Face shot of a very beautiful little lady.


----------



## gr8flcat (May 13, 2006)

I emailed contact and this is what I got back:

She is still available. She hasn't had any official testing but she
has displyed no aggression toward people. I wouldn't leave her
unsupervised with cats or small dogs. She will work with some other
dogs(usually easy-going males) but not all dogs. She is very attentive
and has a strong drive. We've starting working with her but she really
needs a home enviroment with a experienced owner. We limited admission
so we don't euthanize for space. She is safe here indefinately. If you
would like any other information please call me 
Thanks, Johnna


----------



## BMD0123 (Oct 15, 2008)

Wow!

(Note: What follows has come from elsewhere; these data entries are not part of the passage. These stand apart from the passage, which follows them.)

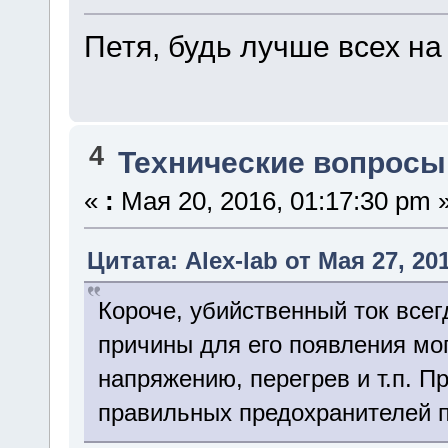
Петя, будь лучше всех на
4
Технические вопросы
«
:
Мая 20, 2016, 01:17:30 pm 
Цитата: Alex-lab от Мая 27, 20
Короче, убийственный ток всег
причины для его появления мо
напряжению, перегрев и т.п. П
правильных предохранителей п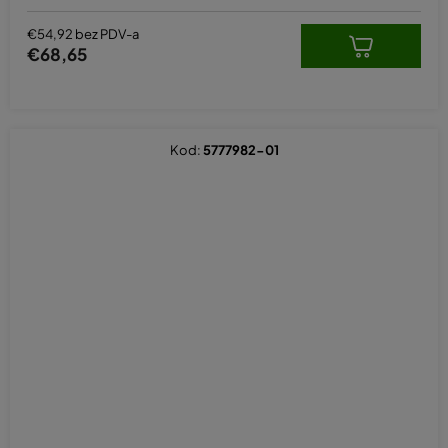
€54,92 bez PDV-a
€68,65
Kod:
5777982-01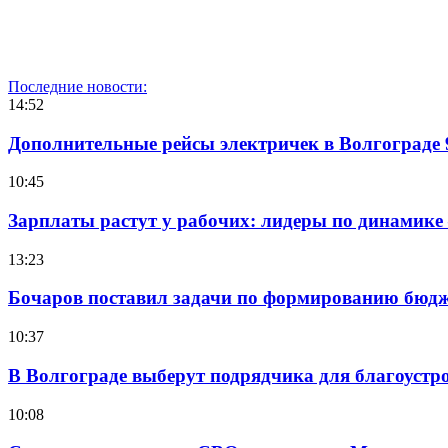
Последние новости:
14:52
Дополнительные рейсы электричек в Волгограде 
10:45
Зарплаты растут у рабочих: лидеры по динамике
13:23
Бочаров поставил задачи по формированию бюдже
10:37
В Волгограде выберут подрядчика для благоустр
10:08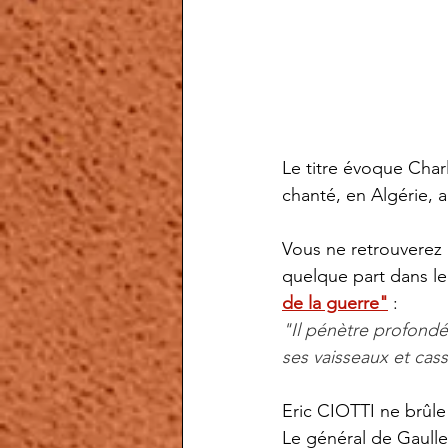
Le titre évoque Char
chanté, en Algérie, 
Vous ne retrouverez 
quelque part dans le
de la guerre"
 :
"Il pénètre profondém
ses vaisseaux et cas
Eric CIOTTI ne brûle
Le général de Gaulle, 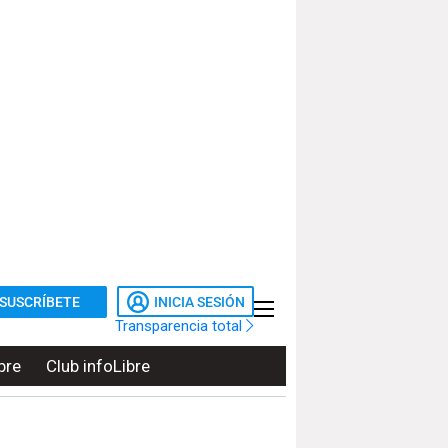
SUSCRÍBETE
INICIA SESIÓN
Transparencia total
bre
Club infoLibre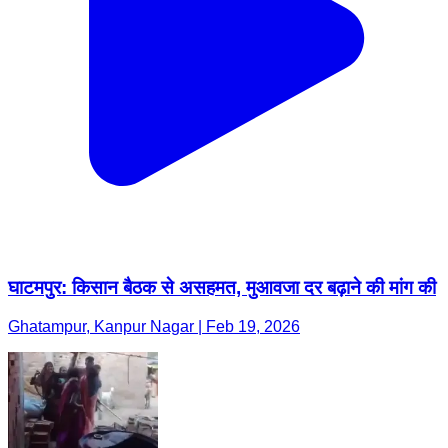
घाटमपुर: किसान बैठक से असहमत, मुआवजा दर बढ़ाने की मांग की
Ghatampur, Kanpur Nagar | Feb 19, 2026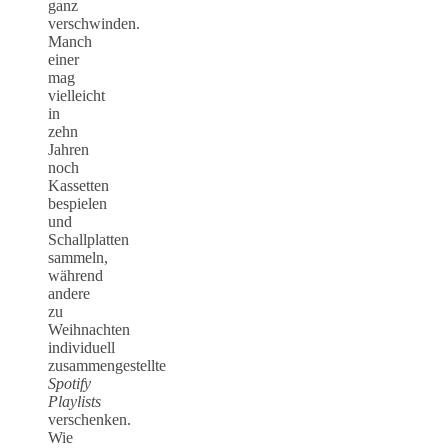
ganz
verschwinden.
Manch
einer
mag
vielleicht
in
zehn
Jahren
noch
Kassetten
bespielen
und
Schallplatten
sammeln,
während
andere
zu
Weihnachten
individuell
zusammengestellte
Spotify
Playlists
verschenken.
Wie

What a beauty!!


----------



## CindyM (Mar 20, 2007)

bump!


----------



## ShannonT (May 28, 2007)

What a gorgeous, gorgeous dog.


----------



## WiscTiger (Sep 25, 2002)

Gorgeous Grace is still listed. Where are all my LC friends.


----------



## kathyb (May 16, 2007)

http://i227.photobucket.com/albums/dd196/kathybaker82/Graci.jpg


----------



## Lauri & The Gang (Jun 28, 2001)

> Quote:We limited admission
> so we don't euthanize for space. She is safe here indefinately.


Moving her to non-urgent since she is safe indefinitely.


----------



## CindyM (Mar 20, 2007)

She's still there. Can we put her in the Non-Urgent section? Thank you!


----------



## Sean Rescue Mom (Jan 24, 2004)

She is simply stunning, giving this girl a BUMP!


----------



## djmcmullan (Jan 28, 2008)

Bump


----------